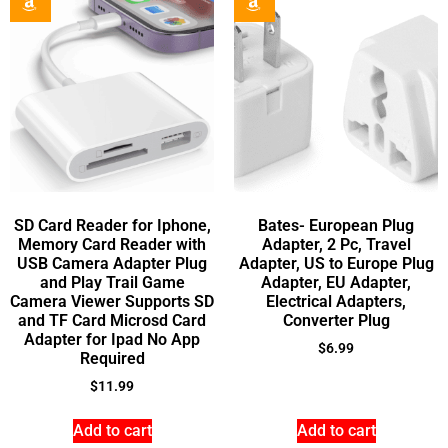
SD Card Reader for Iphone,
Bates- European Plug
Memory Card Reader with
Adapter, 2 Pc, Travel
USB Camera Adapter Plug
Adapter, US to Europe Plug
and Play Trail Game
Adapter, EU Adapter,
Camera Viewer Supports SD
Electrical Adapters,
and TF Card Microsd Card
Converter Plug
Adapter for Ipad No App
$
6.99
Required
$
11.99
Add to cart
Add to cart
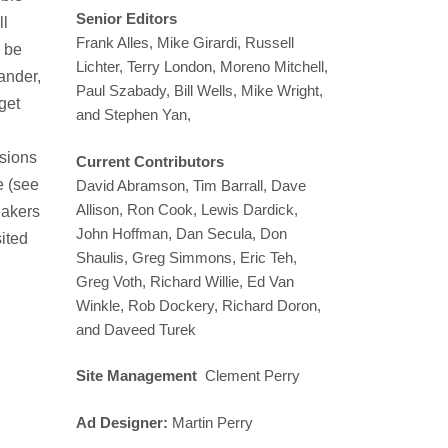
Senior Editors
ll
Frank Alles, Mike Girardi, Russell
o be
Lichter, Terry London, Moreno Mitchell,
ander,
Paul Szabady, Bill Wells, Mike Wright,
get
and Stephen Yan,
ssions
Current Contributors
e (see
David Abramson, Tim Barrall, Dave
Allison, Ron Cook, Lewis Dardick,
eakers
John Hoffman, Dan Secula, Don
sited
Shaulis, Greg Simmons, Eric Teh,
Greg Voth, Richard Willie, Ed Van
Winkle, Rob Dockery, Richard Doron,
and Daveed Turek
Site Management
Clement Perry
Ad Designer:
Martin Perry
• • • • • • •
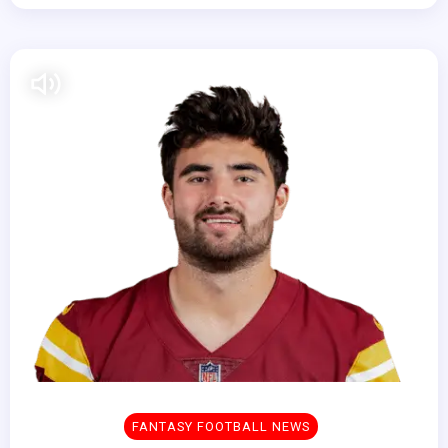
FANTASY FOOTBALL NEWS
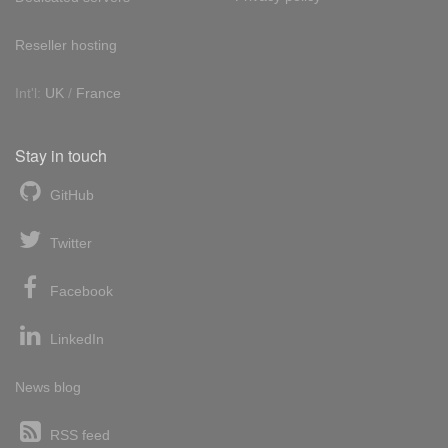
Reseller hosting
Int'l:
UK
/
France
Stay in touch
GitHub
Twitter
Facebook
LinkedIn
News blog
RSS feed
• • • • • • •
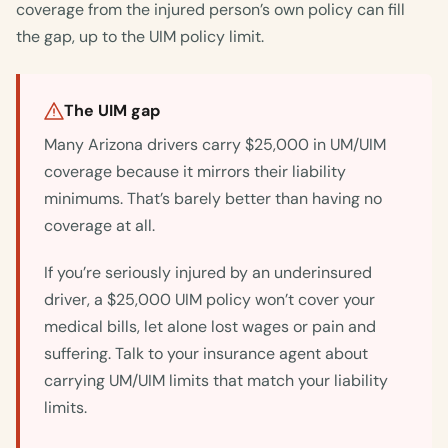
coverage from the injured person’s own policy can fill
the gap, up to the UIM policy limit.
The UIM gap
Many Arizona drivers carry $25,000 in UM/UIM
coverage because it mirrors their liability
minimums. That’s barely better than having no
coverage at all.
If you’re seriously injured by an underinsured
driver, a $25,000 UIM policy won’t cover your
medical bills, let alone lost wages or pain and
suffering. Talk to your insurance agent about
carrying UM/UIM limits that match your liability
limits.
• • • • • • •
Across all the records above, how many lines hold the word "injured"? Answer with only that number.

2